Nearly all of Ardour’s codebase is platform independent (same features uhm bugs everywhere). The only actual differences are

  1. Plugin support
  2. Audio Backend (ALSA, CoreAudio, ASIO …) & realtime scheduling.
  3. Window and dialog-window layering + positioning, fonts and graphics acceleration

(3) is mostly up to the Desktop environment and Window manager. There are a few quirks. But no real reason to prefer one OS over another for Ardour.
(2) OOTB experience is probably smoothest on OSX/macOS w/CoreAudio yet a well-tuned dedicated rt-linux system will outperform all others with respect to reliability (if your soundcard is supported and you have time and know-how to tweak it)
(1) Is the main reason to prefer one OS over the other.

There are very good reasons to prefer one OS over the other which is not Ardour related.

PS. There’s actually (4): some platform specific differences when it comes to POSIX compatibility (e.g. semaphores) and file i/o handling (e.g. mmap, sockets) which is also platform specific. I just mention this because it can be cause for some platform specific bugs. Yet that part is pretty solid and dwarfed by all other issues.

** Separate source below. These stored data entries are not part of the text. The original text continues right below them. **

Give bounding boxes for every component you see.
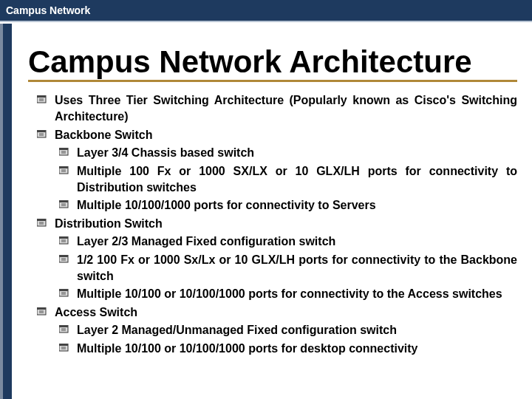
svg-rect-37 <box>37 307 46 310</box>
list-item: Distribution Switch <box>37 216 517 232</box>
bullet-icon <box>37 127 55 143</box>
bullet-icon <box>59 233 77 250</box>
side-strip <box>0 24 12 399</box>
bullet-icon <box>59 252 77 285</box>
svg-rect-13 <box>59 166 68 168</box>
bullet-icon <box>59 286 77 302</box>
bullet-icon <box>37 216 55 232</box>
sub-list-item-text: Layer 2/3 Managed Fixed configuration sw… <box>77 233 517 250</box>
sub-list-item: Multiple 10/100 or 10/100/1000 ports for… <box>59 286 517 302</box>
sub-list: Layer 2 Managed/Unmanaged Fixed configur… <box>37 322 517 357</box>
svg-rect-17 <box>59 200 68 202</box>
sub-list-item-text: Multiple 10/100/1000 ports for connectiv… <box>77 197 517 214</box>
bullet-icon <box>37 304 55 321</box>
bullet-icon <box>59 197 77 214</box>
sub-list-item-text: Multiple 10/100 or 10/100/1000 ports for… <box>77 286 517 302</box>
slide-content: Campus Network Architecture Uses Three T… <box>12 24 532 399</box>
list-item-text: Uses Three Tier Switching Architecture (… <box>55 92 517 126</box>
sub-list-item-text: 1/2 100 Fx or 1000 Sx/Lx or 10 GLX/LH po… <box>77 252 517 285</box>
svg-rect-1 <box>37 95 46 98</box>
sub-list-item-text: Layer 2 Managed/Unmanaged Fixed configur… <box>77 322 517 338</box>
svg-rect-9 <box>59 148 68 150</box>
bullet-icon <box>59 341 77 357</box>
list-item: Backbone Switch <box>37 127 517 143</box>
svg-rect-41 <box>59 325 68 327</box>
list-item-text: Access Switch <box>55 304 517 321</box>
list-item: Access Switch <box>37 304 517 321</box>
svg-rect-29 <box>59 255 68 257</box>
header-bar: Campus Network <box>0 0 532 22</box>
side-strip-inset <box>0 24 3 399</box>
svg-rect-45 <box>59 344 68 346</box>
svg-rect-5 <box>37 130 46 132</box>
bullet-icon <box>37 92 55 126</box>
sub-list-item: 1/2 100 Fx or 1000 Sx/Lx or 10 GLX/LH po… <box>59 252 517 285</box>
sub-list-item: Layer 2 Managed/Unmanaged Fixed configur… <box>59 322 517 338</box>
list-item: Uses Three Tier Switching Architecture (… <box>37 92 517 126</box>
bullet-icon <box>59 163 77 197</box>
svg-rect-25 <box>59 236 68 239</box>
svg-rect-33 <box>59 289 68 291</box>
sub-list-item: Layer 2/3 Managed Fixed configuration sw… <box>59 233 517 250</box>
list-item-text: Backbone Switch <box>55 127 517 143</box>
bullet-list: Uses Three Tier Switching Architecture (… <box>34 92 517 357</box>
sub-list-item-text: Multiple 100 Fx or 1000 SX/LX or 10 GLX/… <box>77 163 517 197</box>
slide-title: Campus Network Architecture <box>28 46 517 82</box>
sub-list-item: Multiple 100 Fx or 1000 SX/LX or 10 GLX/… <box>59 163 517 197</box>
svg-rect-21 <box>37 219 46 221</box>
sub-list: Layer 3/4 Chassis based switchMultiple 1… <box>37 145 517 214</box>
bullet-icon <box>59 322 77 338</box>
sub-list-item: Multiple 10/100/1000 ports for connectiv… <box>59 197 517 214</box>
sub-list-item-text: Layer 3/4 Chassis based switch <box>77 145 517 161</box>
sub-list-item-text: Multiple 10/100 or 10/100/1000 ports for… <box>77 341 517 357</box>
sub-list: Layer 2/3 Managed Fixed configuration sw… <box>37 233 517 303</box>
sub-list-item: Layer 3/4 Chassis based switch <box>59 145 517 161</box>
bullet-icon <box>59 145 77 161</box>
header-title: Campus Network <box>6 4 90 16</box>
list-item-text: Distribution Switch <box>55 216 517 232</box>
sub-list-item: Multiple 10/100 or 10/100/1000 ports for… <box>59 341 517 357</box>
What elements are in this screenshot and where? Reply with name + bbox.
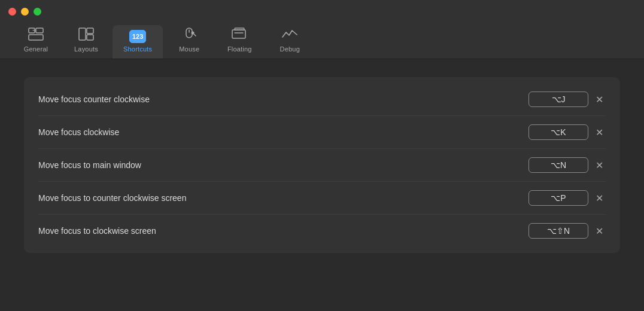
floating-icon [232, 28, 247, 43]
general-icon [28, 28, 44, 43]
shortcut-key-button[interactable]: ⌥K [528, 124, 588, 140]
shortcut-clear-button[interactable]: ✕ [593, 126, 606, 139]
svg-rect-2 [29, 35, 43, 40]
shortcut-label: Move focus to main window [38, 160, 141, 170]
shortcut-row: Move focus to clockwise screen ⌥⇧N ✕ [38, 215, 606, 247]
shortcut-key-button[interactable]: ⌥J [528, 92, 588, 107]
shortcut-row: Move focus to main window ⌥N ✕ [38, 149, 606, 182]
tab-debug-label: Debug [280, 45, 300, 53]
titlebar [0, 0, 644, 23]
svg-rect-4 [87, 28, 93, 33]
tab-debug[interactable]: Debug [266, 23, 314, 59]
svg-rect-1 [36, 28, 43, 33]
shortcut-key-button[interactable]: ⌥N [528, 157, 588, 173]
shortcut-label: Move focus clockwise [38, 127, 119, 137]
shortcut-row: Move focus clockwise ⌥K ✕ [38, 116, 606, 149]
tab-shortcuts[interactable]: 123 Shortcuts [113, 25, 163, 59]
maximize-button[interactable] [34, 8, 41, 16]
shortcut-controls: ⌥P ✕ [528, 190, 606, 206]
main-content: Move focus counter clockwise ⌥J ✕ Move f… [0, 59, 644, 311]
close-button[interactable] [8, 8, 16, 16]
minimize-button[interactable] [21, 8, 29, 16]
tab-floating[interactable]: Floating [215, 23, 263, 59]
tab-floating-label: Floating [227, 45, 252, 53]
tab-layouts-label: Layouts [74, 45, 98, 53]
shortcut-row: Move focus to counter clockwise screen ⌥… [38, 182, 606, 215]
shortcut-row: Move focus counter clockwise ⌥J ✕ [38, 83, 606, 116]
shortcut-controls: ⌥N ✕ [528, 157, 606, 173]
svg-rect-9 [232, 30, 245, 38]
shortcut-controls: ⌥J ✕ [528, 92, 606, 107]
shortcut-label: Move focus to clockwise screen [38, 226, 156, 236]
shortcut-key-button[interactable]: ⌥⇧N [528, 223, 588, 239]
tab-general[interactable]: General [12, 23, 60, 59]
shortcut-clear-button[interactable]: ✕ [593, 158, 606, 172]
shortcut-clear-button[interactable]: ✕ [593, 224, 606, 238]
toolbar: General Layouts 123 Shortcuts M [0, 23, 644, 59]
shortcut-controls: ⌥K ✕ [528, 124, 606, 140]
shortcuts-icon: 123 [129, 30, 146, 43]
tab-layouts[interactable]: Layouts [62, 23, 110, 59]
shortcuts-panel: Move focus counter clockwise ⌥J ✕ Move f… [24, 77, 620, 253]
svg-rect-5 [87, 35, 93, 40]
mouse-icon [181, 28, 197, 43]
layouts-icon [78, 28, 94, 43]
shortcut-controls: ⌥⇧N ✕ [528, 223, 606, 239]
tab-shortcuts-label: Shortcuts [123, 45, 152, 53]
shortcut-clear-button[interactable]: ✕ [593, 93, 606, 106]
svg-rect-3 [79, 28, 86, 40]
shortcut-clear-button[interactable]: ✕ [593, 191, 606, 205]
debug-icon [282, 28, 297, 43]
tab-general-label: General [24, 45, 48, 53]
tab-mouse-label: Mouse [179, 45, 199, 53]
shortcut-label: Move focus to counter clockwise screen [38, 193, 186, 203]
svg-rect-10 [235, 28, 244, 30]
shortcut-label: Move focus counter clockwise [38, 94, 150, 104]
shortcut-key-button[interactable]: ⌥P [528, 190, 588, 206]
tab-mouse[interactable]: Mouse [165, 23, 213, 59]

May be a mod can change the “install issues” text at the top of my post to install posts, my mistake.
Issues could be misleading.

That is an absurd statistic to use to base a decision about platforms on. I can’t even beging to count the ways.

There’s no single answer to “which OS gets on best with Ardour”. It depends on a lot of various factors, workflows, hardware and more.

They are the statistics shown in the Install and configuration Forum.

Win- 2.460360853 % of Install & Configuration Topics relate to Windows, with an average response of 5.877777778 posts per topic.
Mac- 20.612356479 % of Install & Configuration Topics relate to Mac, with an average response of 5.222811671 posts per topic.
Linux- 76.927282668 % of Install & Configuration Topics relate to Linux, with an average response of 6.495735608 posts per topic.

And thanks paul, you have helped me make up my mind about Ardour.

This drupal forum software is the pits. The sooner we get to migrate away from it, the better. Citing statistics to 9 decimal places strikes me as a little silly.

The reality is that most Mac & Windows users, when a new piece of software doesn’t work right (or install right), they walk away. I would wager that even a majority of Linux users do the same, but there’s enough of a group of people with an “I’m sure this can be fixed” attitude that you end up with the statistics you quoted.

Pastures, I think it depends on what OS one has, not on issues or daws one wants to use.
At least for me it worked in this way. Having Linux and not wanting to change to another OS for any reason, my choice was narrowed to few daws.

@x42: Thank you for a lengthy answer, I will certainly make use of your tips. I admit I am little nervous because in a month or so i have my first paid recording gig in a long time and although my system functions without glitches so far I am planing to do some more heavy testing to make sure everything goes fine in the recording session.

I am fascinated with the depth of knowledge of both software engineers and the engineers dealing with microphone and preamp designs. I have a degree in classical music performance with very very little knowledge in programming or electronics but still I find your post delight to read.